Evaluating the Symbol Binding Ability of Large Language Models for Multiple-Choice Questions in Vietnamese General Education
Duc-Vu Nguyen, Quoc-Nam Nguyen
TL;DR
The paper tackles the problem of evaluating symbol binding in Vietnamese MCQA by introducing ViGEText_17to23, a LaTeX-guided dataset spanning 2017–2023 VNHSGE, alongside existing datasets ViMMRC 1.0/2.0. It applies zero-shot, one-shot, and five-shot prompts to six LLMs including GPT-4, LLaMA-2, and BLOOMZ, treating MCQA as selecting the most probable token among $A$, $B$, $C$, and $D$. Key contributions include the creation of a high-quality, LaTeX-compliant evaluation corpus and a thorough cross-dataset evaluation that reveals GPT-4's superior MCSB performance, with LLaMA-2-70B often ranking second and BLOOMZ-7.1B-MT showing mixed results depending on prompting. The findings provide a standardized Vietnamese MCSB benchmark with implications for educational AI and NLP research, highlighting how prompt strategy and context length shape performance.
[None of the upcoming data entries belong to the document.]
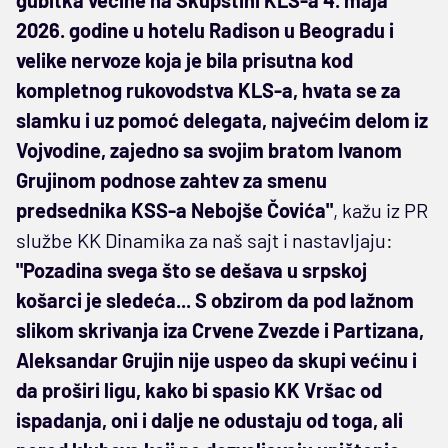
2026. godine u hotelu Radison u Beogradu i
velike nervoze koja je bila prisutna kod
kompletnog rukovodstva KLS-a, hvata se za
slamku i uz pomoć delegata, najvećim delom iz
Vojvodine, zajedno sa svojim bratom Ivanom
Grujinom podnose zahtev za smenu
predsednika KSS-a Nebojše Čovića"
, kažu iz PR
službe KK Dinamika za naš sajt i nastavljaju:
"Pozadina svega što se dešava u srpskoj
košarci je sledeća... S obzirom da pod lažnom
slikom skrivanja iza Crvene Zvezde i Partizana,
Aleksandar Grujin nije uspeo da skupi većinu i
da proširi ligu, kako bi spasio KK Vršac od
ispadanja, oni i dalje ne odustaju od toga, ali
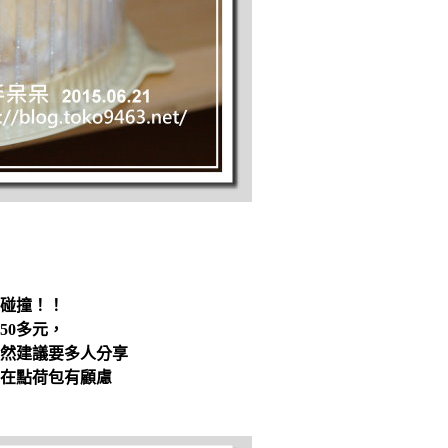
易碰撞！！
50多元，
然建議要多人分享
在點荷包有顧慮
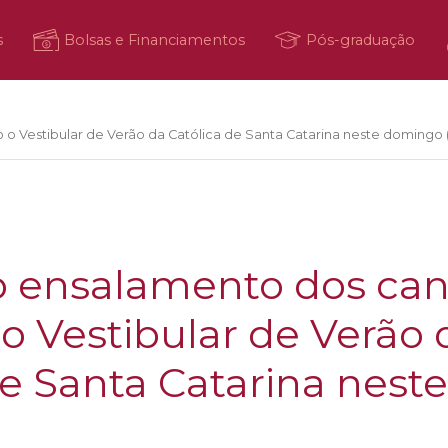
s
Bolsas e Financiamentos
Pós-graduação
o Vestibular de Verão da Católica de Santa Catarina neste domingo 
o ensalamento dos can
 o Vestibular de Verão 
de Santa Catarina nes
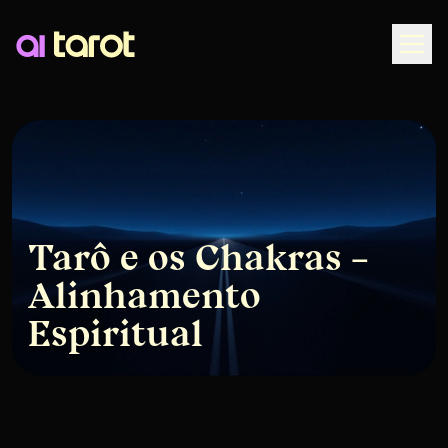
Togg
Tarô e os Chakras –
Alinhamento
Espiritual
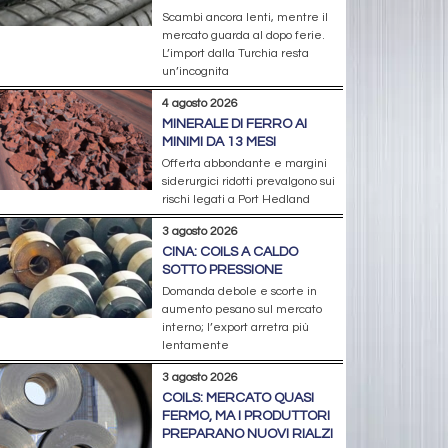
Scambi ancora lenti, mentre il
mercato guarda al dopo ferie.
L’import dalla Turchia resta
un’incognita
4 agosto 2026
MINERALE DI FERRO AI
MINIMI DA 13 MESI
Offerta abbondante e margini
siderurgici ridotti prevalgono sui
rischi legati a Port Hedland
3 agosto 2026
CINA: COILS A CALDO
SOTTO PRESSIONE
Domanda debole e scorte in
aumento pesano sul mercato
interno; l’export arretra più
lentamente
3 agosto 2026
COILS: MERCATO QUASI
FERMO, MA I PRODUTTORI
PREPARANO NUOVI RIALZI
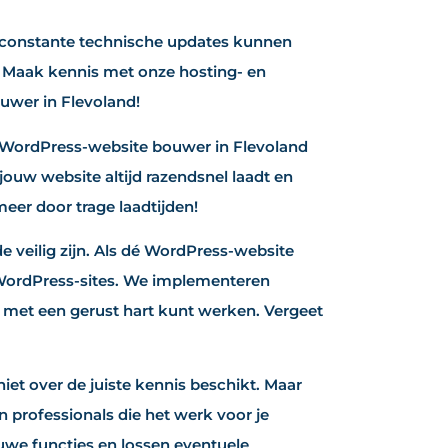
n constante technische updates kunnen
? Maak kennis met onze hosting- en
uwer in Flevoland!
 WordPress-website bouwer in Flevoland
ouw website altijd razendsnel laadt en
eer door trage laadtijden!
 veilig zijn. Als dé WordPress-website
 WordPress-sites. We implementeren
j met een gerust hart kunt werken. Vergeet
iet over de juiste kennis beschikt. Maar
professionals die het werk voor je
we functies en lossen eventuele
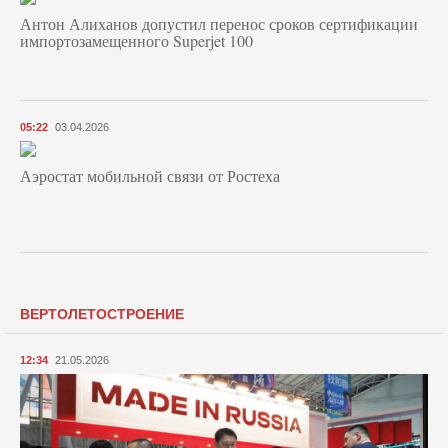
Антон Алиханов допустил перенос сроков сертификации
импортозамещенного Superjet 100
05:22
03.04.2026
Аэростат мобильной связи от Ростеха
ВЕРТОЛЕТОСТРОЕНИЕ
12:34
21.05.2026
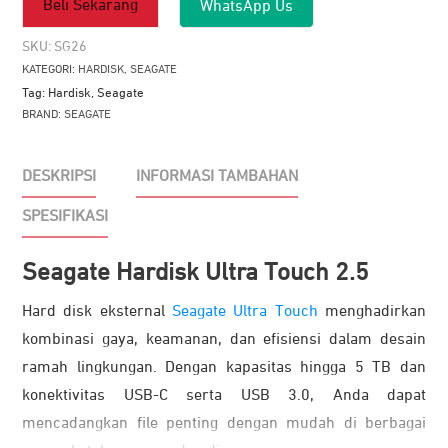
Beli Sekarang
WhatsApp Us
Hardisk
Ultra
SKU:
SG26
Touch
KATEGORI:
HARDISK
,
SEAGATE
2.5
Tag:
Hardisk
,
Seagate
2TB-
BRAND:
SEAGATE
5TB
DESKRIPSI
INFORMASI TAMBAHAN
SPESIFIKASI
Seagate Hardisk Ultra Touch 2.5
Hard disk eksternal
Seagate Ultra Touch
menghadirkan
kombinasi gaya, keamanan, dan efisiensi dalam desain
ramah lingkungan. Dengan kapasitas hingga 5 TB dan
konektivitas USB-C serta USB 3.0, Anda dapat
mencadangkan file penting dengan mudah di berbagai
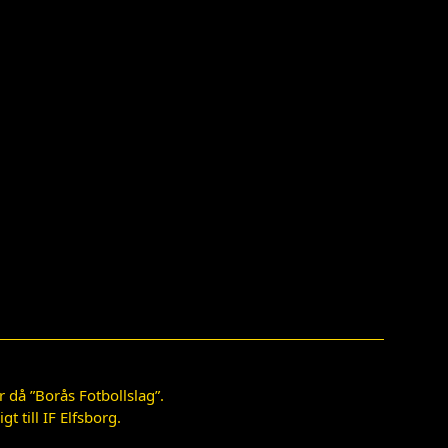
 då ”Borås Fotbollslag”.
 till IF Elfsborg.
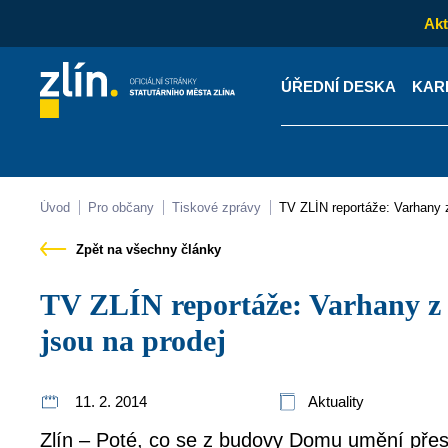
Akt
ÚŘEDNÍ DESKA
KAR
Kontakty
Úřední desk
Úvod
Pro občany
Tiskové zprávy
TV ZLÍN reportáže: Varhany
Zpět na všechny články
TV ZLÍN reportáže: Varhany z bývalého Domu umění
jsou na prodej
11. 2. 2014
Aktuality
Zlín – Poté, co se z budovy Domu umění přes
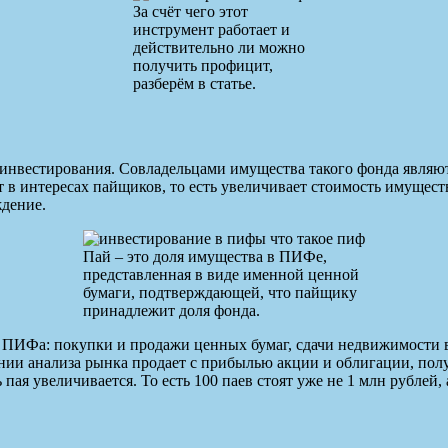
За счёт чего этот
инструмент работает и
действительно ли можно
получить профицит,
разберём в статье.
нвестирования. Совладельцами имущества такого фонда являю
в интересах пайщиков, то есть увеличивает стоимость имущества
дение.
Пай – это доля имущества в ПИФе,
представленная в виде именной ценной
бумаги, подтверждающей, что пайщику
принадлежит доля фонда.
и ПИФа: покупки и продажи ценных бумаг, сдачи недвижимости в
ании анализа рынка продает с прибылью акции и облигации, по
пая увеличивается. То есть 100 паев стоят уже не 1 млн рублей, а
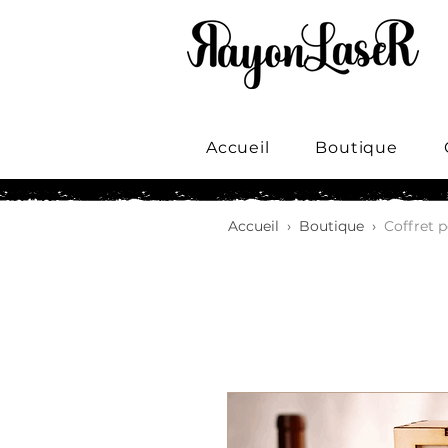
Accueil
Boutique
Accueil
›
Boutique
›
Coffret p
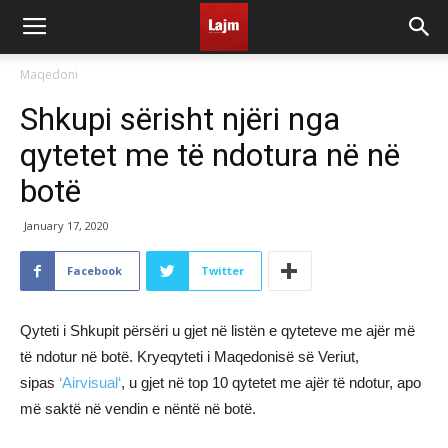
Maqedoni
Shkupi sërisht njëri nga
qytetet me të ndotura në në
botë
January 17, 2020
Facebook
Twitter
Qyteti i Shkupit përsëri u gjet në listën e qyteteve me ajër më
të ndotur në botë. Kryeqyteti i Maqedonisë së Veriut,
sipas
‘Airvisual‘
, u gjet në top 10 qytetet me ajër të ndotur, apo
më saktë në vendin e nëntë në botë.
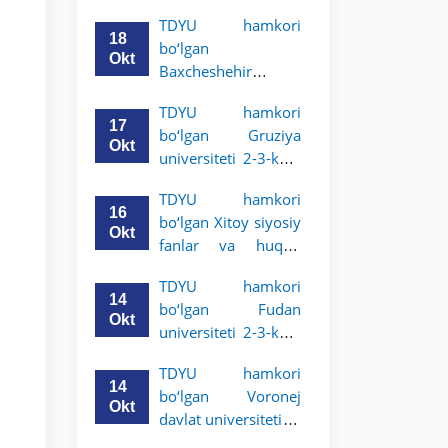
Grodno davlat
TDYU hamkori
universiteti 2-3-
18
bo‘lgan
bosqich talabalari
Okt
Baxcheshehir
uchun akademik
universiteti 2-3-
mobillik dasturini
TDYU hamkori
bosqich talabalari
e’lon qildi
17
bo‘lgan Gruziya
uchun akademik
Okt
universiteti 2-3-kurs
mobillik dasturini
talabalari uchun
e’lon qildi
TDYU hamkori
akademik mobillik
16
bo‘lgan Xitoy siyosiy
dasturini e’lon qildi
Okt
fanlar va huquq
universiteti 2-3-kurs
TDYU hamkori
talabalari uchun
14
bo‘lgan Fudan
akademik mobillik
Okt
universiteti 2-3-kurs
dasturini e’lon qildi
talabalari uchun
TDYU hamkori
akademik mobillik
14
bo‘lgan Voronej
dasturini e’lon qildi
Okt
davlat universiteti 2-
3-bosqich talabalari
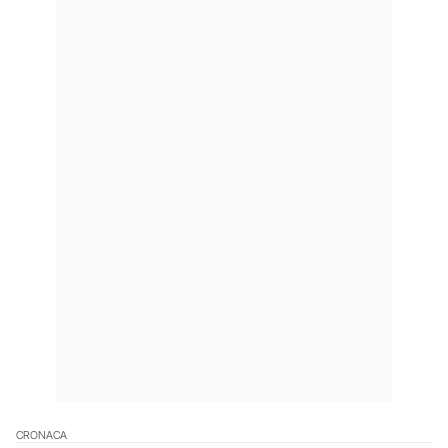
CRONACA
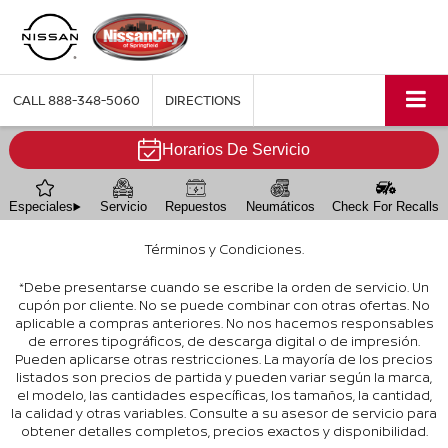
CALL
888-348-5060
DIRECTIONS
Horarios De Servicio
Especiales
Servicio
Repuestos
Neumáticos
Check For Recalls
Términos y Condiciones.
*Debe presentarse cuando se escribe la orden de servicio. Un
cupón por cliente. No se puede combinar con otras ofertas. No
aplicable a compras anteriores. No nos hacemos responsables
de errores tipográficos, de descarga digital o de impresión.
Pueden aplicarse otras restricciones. La mayoría de los precios
listados son precios de partida y pueden variar según la marca,
el modelo, las cantidades específicas, los tamaños, la cantidad,
la calidad y otras variables. Consulte a su asesor de servicio para
obtener detalles completos, precios exactos y disponibilidad.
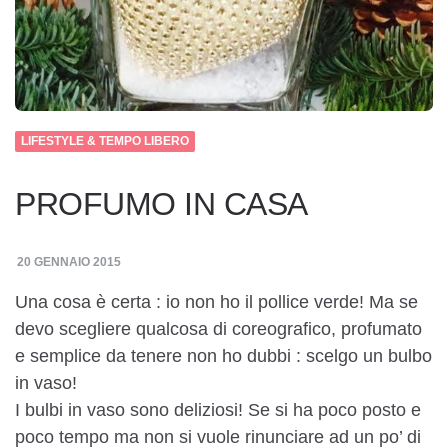
LIFESTYLE & TEMPO LIBERO
PROFUMO IN CASA
20 GENNAIO 2015
Una cosa è certa : io non ho il pollice verde! Ma se
devo scegliere qualcosa di coreografico, profumato
e semplice da tenere non ho dubbi : scelgo un bulbo
in vaso!
I bulbi in vaso sono deliziosi! Se si ha poco posto e
poco tempo ma non si vuole rinunciare ad un po’ di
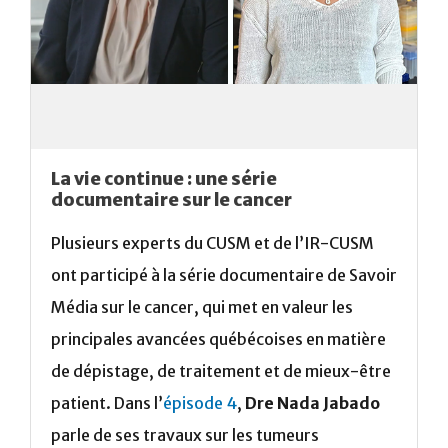
La vie continue : une série
documentaire sur le cancer
Plusieurs experts du CUSM et de l’IR-CUSM
ont participé à la série documentaire de Savoir
Média sur le cancer, qui met en valeur les
principales avancées québécoises en matière
de dépistage, de traitement et de mieux-être
patient. Dans l’
épisode 4
,
Dre Nada Jabado
parle de ses travaux sur les tumeurs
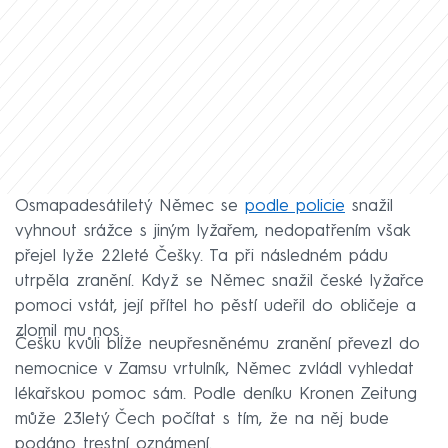
Osmapadesátiletý Němec se
podle policie
snažil
vyhnout srážce s jiným lyžařem, nedopatřením však
přejel lyže 22leté Češky. Ta při následném pádu
utrpěla zranění. Když se Němec snažil české lyžařce
pomoci vstát, její přítel ho pěstí udeřil do obličeje a
zlomil mu nos.
Češku kvůli blíže neupřesněnému zranění převezl do
nemocnice v Zamsu vrtulník, Němec zvládl vyhledat
lékařskou pomoc sám. Podle deníku Kronen Zeitung
může 23letý Čech počítat s tím, že na něj bude
podáno trestní oznámení.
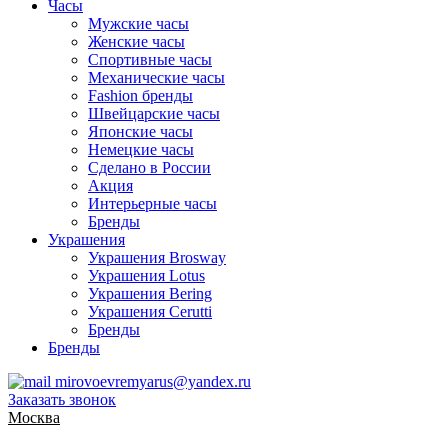
Часы
Мужские часы
Женские часы
Спортивные часы
Механические часы
Fashion бренды
Швейцарские часы
Японские часы
Немецкие часы
Сделано в России
Акция
Интерьерные часы
Бренды
Украшения
Украшения Brosway
Украшения Lotus
Украшения Bering
Украшения Cerutti
Бренды
Бренды
mirovoevremyarus@yandex.ru
Заказать звонок
Москва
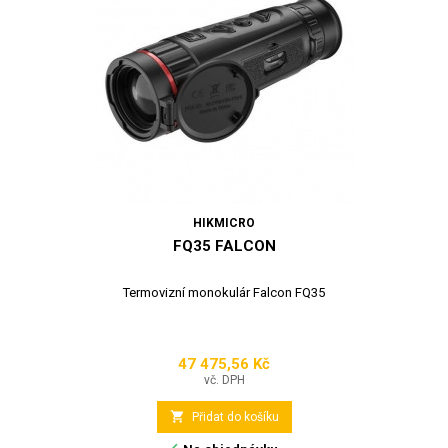
HIKMICRO
FQ35 FALCON
Termovizní monokulár Falcon FQ35
47 475,56 Kč
Cena
vč. DPH

Přidat do košíku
These insights advance the development of Vietnamese symbolic reasoning evaluation and guide future data collection and model tuning efforts.
Abstract
In this paper, we evaluate the ability of large language models (LLMs) to perform multiple choice symbol binding (MCSB) for multiple choice question answering (MCQA) tasks in zero-shot, one-shot, and few-shot settings. We focus on Vietnamese, with fewer challenging MCQA datasets than in English. The two existing datasets, ViMMRC 1.0 and ViMMRC 2.0, focus on literature. Recent research in Vietnamese natural language processing (NLP) has focused on the Vietnamese National High School Graduation Examination (VNHSGE) from 2019 to 2023 to evaluate ChatGPT. However, these studies have mainly focused on how ChatGPT solves the VNHSGE step by step. We aim to create a novel and high-quality dataset by providing structured guidelines for typing LaTeX formulas for mathematics, physics, chemistry, and biology. This dataset can be used to evaluate the MCSB ability of LLMs and smaller language models (LMs) because it is typed in a strict LaTeX style. We focus on predicting the character (A, B, C, or D) that is the most likely answer to a question, given the context of the question. Our evaluation of six well-known LLMs, namely BLOOMZ-7.1B-MT, LLaMA-2-7B, LLaMA-2-70B, GPT-3, GPT-3.5, and GPT-4.0, on the ViMMRC 1.0 and ViMMRC 2.0 benchmarks and our proposed dataset shows promising results on the MCSB ability of LLMs for Vietnamese. The dataset is available for research purposes only.